How can adenocarcinoma cause DIC?

Back 48

Mucin from adenocarcinoma can activate the coagulation cascade, especially if it is metastatic.

Front 49

How can acute promyelocytic leukemia cause DIC?

Back 49

Cells are loaded with primary granules. They coalesce to form Auer rods. When they enter the circulation they can activate coagulation.

Front 50

A rattlesnake bite can cause DIC by ______________.

Back 50

injecting venom (cytohemoneurotoxin) that causes DIC. Seen with rattlesnakes, copperheads (nordamerikansk giftslange) and water moccasin (seen in southeastern US).

Front 51

What are some laboratory findings in DIC?

Back 51

(1) Low PLT
- We are consuming PLTs.
(2) Increased PT/PTT
- Everything is consumed
(3) Decreased fibrinogen
- It's used up
(4) Microangiopathic hemolytic anemia
- Microthrombi will "sheer" RBCs
(5) Elevated fibrin split products (D-dimer)

Front 52

Treatment of DIC involves [...]

Back 52

(1) Addressing the underlying cause
(2) Transfuse blood products
(3) Cryoprecipitate

Front 53

What is fibrinolysis?

Back 53

End-stage of coagulation. It's removal of a thrombus by lysing it.

Front 54

Disorders of fibrinolysis occurs due to _____________.

Back 54

plasmin overactivity resulting in excessive cleavage of fibrinogen

Front 55

What is the action of plasmin after being activated by tissue plasminogen activator?

Back 55

(1) Cleaves fibrin
(2) Cleaves serum fibrinogen
(3) Destroys coagulation factors
(4) Blocks PLT aggregation

Front 56

What molecule inactivates plasmin?

Back 56

alpha2-antiplasmin

Front 57

Provide two scenarios that may cause disorder of fibrinolysis.

Back 57

Radical prostatectomy - In this setting, urokinase is released from the tissue causing activation of plasminogen and the release of plasmin.

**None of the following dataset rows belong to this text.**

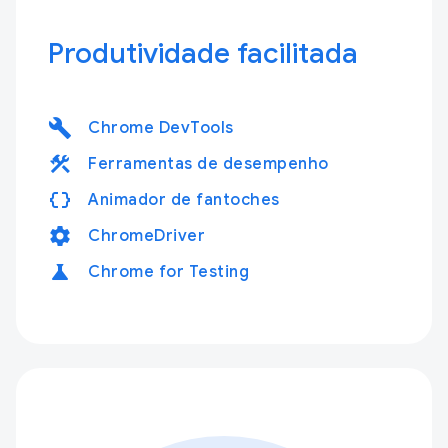
Produtividade facilitada
build
Chrome DevTools
construction
Ferramentas de desempenho
data_object
Animador de fantoches
settings
ChromeDriver
science
Chrome for Testing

Cirrhosis of liver - reduced production of alpha2-antiplasmin

Front 58

Patients with disorders of fibrinolysis present the same way as a patient with ___________.

Back 58

DIC. They present with increased bleeding.

Front 59

What are the laboratory findings in disorders of fibrinolysis?

Back 59

Increased PT/PTT
- Action of plasmin on coagulation factors.

Increased bleeding time (but normal PLT count)
- Plasmin inhibits platelet aggregation

Increased fibrinogen split products without D-dimer.

Front 60

Which one of these situations causes increase in D-dimer:

A. Plasmin cleaves a thrombus
B. Plasmin cleaves fibrinogen

Back 60

A.

Front 61

The treatment of disorders of fibrinolysis is? How does it work?

Back 61

Aminocaproic acid. It blocks the activation of plasminogen.